# Exercise description
From the listing below, copy out every line where the word "errors" appears.

# Records provided
=== Section Start ===

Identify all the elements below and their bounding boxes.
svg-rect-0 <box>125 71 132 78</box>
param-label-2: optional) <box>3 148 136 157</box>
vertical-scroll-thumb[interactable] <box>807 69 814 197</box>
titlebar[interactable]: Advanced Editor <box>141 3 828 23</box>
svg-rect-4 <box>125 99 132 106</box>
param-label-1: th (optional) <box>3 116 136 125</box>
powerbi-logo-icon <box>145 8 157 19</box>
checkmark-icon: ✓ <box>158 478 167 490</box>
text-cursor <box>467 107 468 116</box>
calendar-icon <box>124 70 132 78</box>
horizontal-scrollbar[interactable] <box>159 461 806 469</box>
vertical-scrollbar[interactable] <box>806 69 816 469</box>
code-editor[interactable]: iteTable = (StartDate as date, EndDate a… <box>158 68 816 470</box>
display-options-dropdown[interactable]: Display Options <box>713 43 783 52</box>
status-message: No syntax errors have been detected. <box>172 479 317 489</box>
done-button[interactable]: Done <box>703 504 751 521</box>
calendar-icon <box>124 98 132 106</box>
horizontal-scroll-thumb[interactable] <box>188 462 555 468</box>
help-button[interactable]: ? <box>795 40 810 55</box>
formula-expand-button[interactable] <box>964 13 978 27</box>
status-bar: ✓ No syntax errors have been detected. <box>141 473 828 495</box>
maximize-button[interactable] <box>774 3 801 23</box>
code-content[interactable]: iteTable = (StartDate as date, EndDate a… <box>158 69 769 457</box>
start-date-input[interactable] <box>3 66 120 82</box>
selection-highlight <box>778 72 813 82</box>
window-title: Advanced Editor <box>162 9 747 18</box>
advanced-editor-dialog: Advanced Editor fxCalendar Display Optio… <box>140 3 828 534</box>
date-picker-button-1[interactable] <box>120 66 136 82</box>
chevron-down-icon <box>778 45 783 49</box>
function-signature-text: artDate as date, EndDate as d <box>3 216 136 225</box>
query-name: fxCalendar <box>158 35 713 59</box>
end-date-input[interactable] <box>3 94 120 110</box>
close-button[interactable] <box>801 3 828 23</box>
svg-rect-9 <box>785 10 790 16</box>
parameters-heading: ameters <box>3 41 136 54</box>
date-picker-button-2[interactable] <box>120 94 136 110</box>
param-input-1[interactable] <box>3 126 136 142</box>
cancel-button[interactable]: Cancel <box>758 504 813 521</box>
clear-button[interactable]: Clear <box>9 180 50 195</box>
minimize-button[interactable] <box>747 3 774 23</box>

=== Section End ===

# Written solution
status-message: No syntax errors have been detected. <box>172 479 317 489</box>
status-bar: ✓ No syntax errors have been detected. <box>141 473 828 495</box>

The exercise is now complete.